Addressing the ongoing 10th ordinary session of the NA’s 8th legislature last week, Mr Somdy Duangdy said the amount of revenue forecasted for collection in 2020 was now similar to that in 2017.
Striving to meet 2020 budget targets ‘is ambitious and challenging’, although the budget plan has been revised to reduce both revenue and expenditure targets, he added.
In June, parliament approved a revised budget plan which lowered the total revenue target to 22,725.46 billion kip, while the expenditure target was reduced to 33,043 billion kip.
Initial data showed that as of October 26 revenue collection had reached at least 68 percent of the planned 22,725.46 billion kip, the deputy prime minister, who is also Minister of Finance, told the Assembly.
Previous statistics coupled with the probability that the pandemic will continue to damage the economy mean that this year’s revenue target is unlikely to be met.
“In previous years, we have been able to fully meet the revenue target when there was about 20 percent left to accrue during the last two months of the year,” Mr Somdy said.
This year there is still 32 percent of the targeted revenue to be collected.
The deputy prime minister responded to questions raised about whether the government would be able to achieve the target given the devastating impact of the pandemic.
“We have already assured the National Assembly that we will strive to meet the target. It is a challenge to see whether we can do this or not,” Mr Somdy said. The impact of the pandemic on the economy has been more severe than expected. Authorities originally predicted the virus outbreak would dominate the first six months of this year and that things would gradually return to normal during the last two quarters, he added.

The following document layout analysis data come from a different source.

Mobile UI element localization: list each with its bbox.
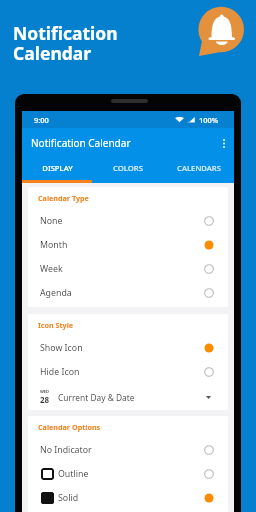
staticText: Week <box>40 263 63 275</box>
button[interactable]: CALENDARS <box>163 157 234 183</box>
button[interactable]: Month <box>28 233 228 257</box>
staticText: Solid <box>58 492 79 504</box>
button[interactable]: Solid <box>28 486 228 510</box>
button[interactable]: Week <box>28 257 228 281</box>
button[interactable]: DISPLAY <box>22 157 92 183</box>
button[interactable]: No Indicator <box>28 438 228 462</box>
button[interactable]: COLORS <box>92 157 163 183</box>
staticText: CALENDARS <box>177 163 221 173</box>
staticText: COLORS <box>113 163 143 173</box>
staticText: Outline <box>58 468 89 480</box>
staticText: WED <box>40 389 50 394</box>
button[interactable]: Show Icon <box>28 336 228 360</box>
staticText: Notification Calendar <box>13 21 118 65</box>
button[interactable]: None <box>28 209 228 233</box>
button[interactable]: Outline <box>28 462 228 486</box>
button[interactable]: Hide Icon <box>28 360 228 384</box>
button[interactable]: Agenda <box>28 281 228 305</box>
staticText: None <box>40 215 63 227</box>
staticText: Icon Style <box>38 320 74 330</box>
staticText: Month <box>40 239 68 251</box>
button[interactable]: More options <box>215 132 232 154</box>
staticText: DISPLAY <box>42 163 73 173</box>
staticText: Hide Icon <box>40 366 80 378</box>
staticText: 100% <box>199 115 219 125</box>
staticText: Agenda <box>40 287 72 299</box>
staticText: No Indicator <box>40 444 92 456</box>
staticText: Calendar Type <box>38 193 89 203</box>
staticText: Notification Calendar <box>31 136 131 150</box>
staticText: Show Icon <box>40 342 83 354</box>
staticText: Current Day & Date <box>58 392 135 403</box>
staticText: 9:00 <box>34 115 49 125</box>
staticText: Calendar Options <box>38 422 101 432</box>
staticText: 28 <box>40 394 50 405</box>
button[interactable]: WED <box>28 384 228 410</box>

“In fact, that’s not what has happened. Our neighbouring countries and many countries around the world continue to be deeply affected by the Covid-19 outbreak. Its impact has been prolonged,” he said.

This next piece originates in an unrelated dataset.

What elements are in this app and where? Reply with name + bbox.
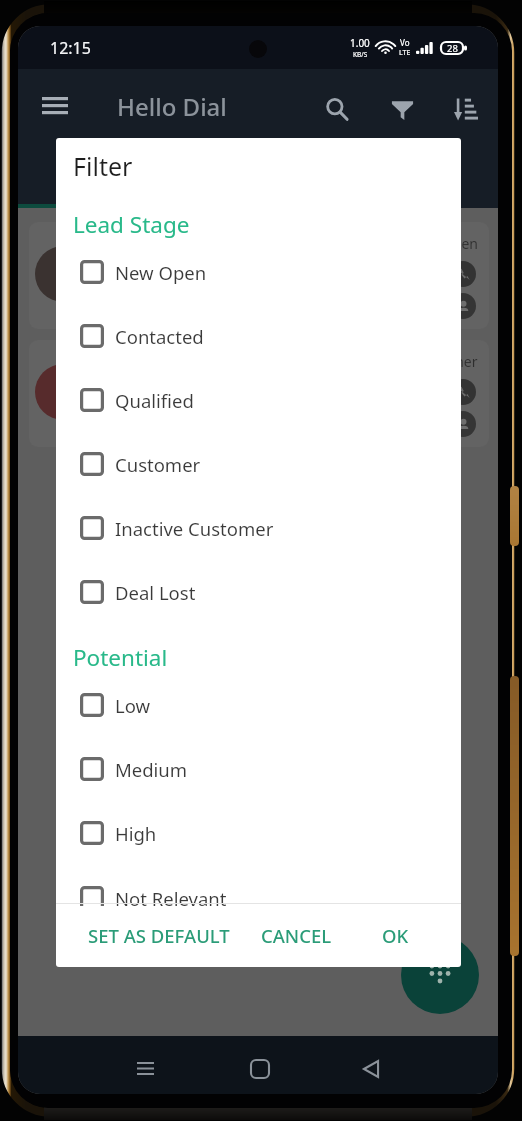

“We previously predicted that revenue generated by the service sector would gradually build up at the end of this year but at present it can be said that revenue earned from foreign tourists is still zero.”

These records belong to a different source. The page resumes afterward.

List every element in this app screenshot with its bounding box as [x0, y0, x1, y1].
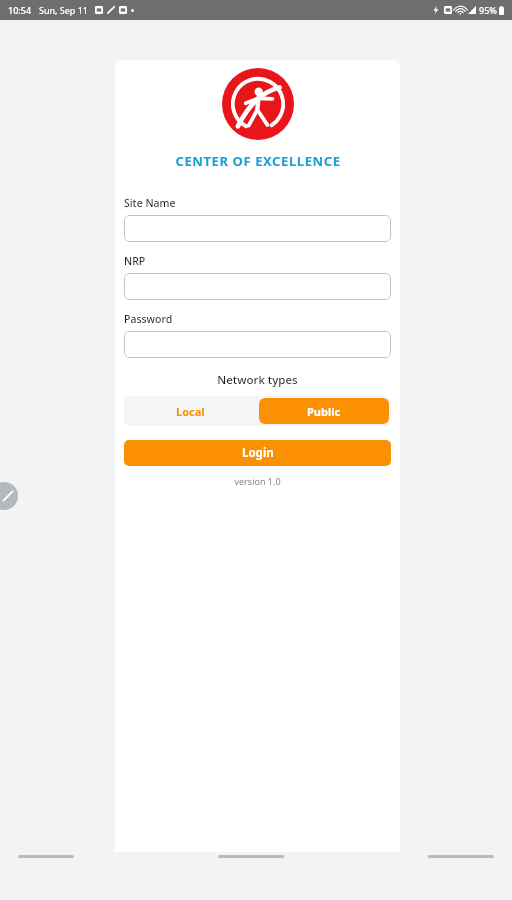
staticText: 10:54 — [8, 4, 32, 16]
staticText: Sun, Sep 11 — [39, 4, 89, 16]
button[interactable]: Login — [124, 440, 391, 466]
staticText: Login — [242, 445, 274, 461]
button[interactable] — [124, 215, 391, 242]
button[interactable]: Navigation — [428, 855, 494, 858]
button[interactable] — [124, 273, 391, 300]
button[interactable]: Edit — [0, 482, 18, 510]
button[interactable]: Local — [124, 396, 257, 426]
staticText: Site Name — [124, 196, 176, 210]
button[interactable]: Navigation — [218, 855, 284, 858]
button[interactable]: Navigation — [18, 855, 74, 858]
staticText: Public — [307, 404, 341, 419]
staticText: Network types — [124, 372, 391, 388]
staticText: CENTER OF EXCELLENCE — [175, 152, 341, 170]
staticText: Password — [124, 312, 173, 326]
staticText: NRP — [124, 254, 146, 268]
button[interactable]: Public — [259, 398, 389, 424]
button[interactable] — [124, 331, 391, 358]
staticText: Local — [176, 404, 205, 419]
staticText: 95% — [479, 4, 497, 16]
staticText: version 1.0 — [124, 475, 391, 487]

The impact on the tourism industry – the hardest hit sector – has affected related businesses.
“This impact will inevitably affect next year’s budget plan,” Mr Somdy said.
He vowed to do everything possible to maximise revenue collection and eliminate the causes of revenue leaks.
The pandemic has resulted in multimillion-dollar losses for the tourism industry.
The tourist hotspot of Luang Prabang province alone has recorded losses of about US$20 million after tour and hospitality businesses had numerous cancellations, according to President of the province’s Chamber of Commerce and Industry, Mr Bounthieng Soulivan, citing initial information received from business operators.
Revenue shortfall has inevitably greatly affected spending. Over the first nine months of this year, state expenditure reached 17,902 billion kip, accounting for just 54.18 percent of the revised expenditure plan.
But despite the damage suffered, Prime Minister Thongloun Sisoulith told parliament the government predicts that the economy will grow by 3.3 percent this year, the same growth rate that was forecast in June.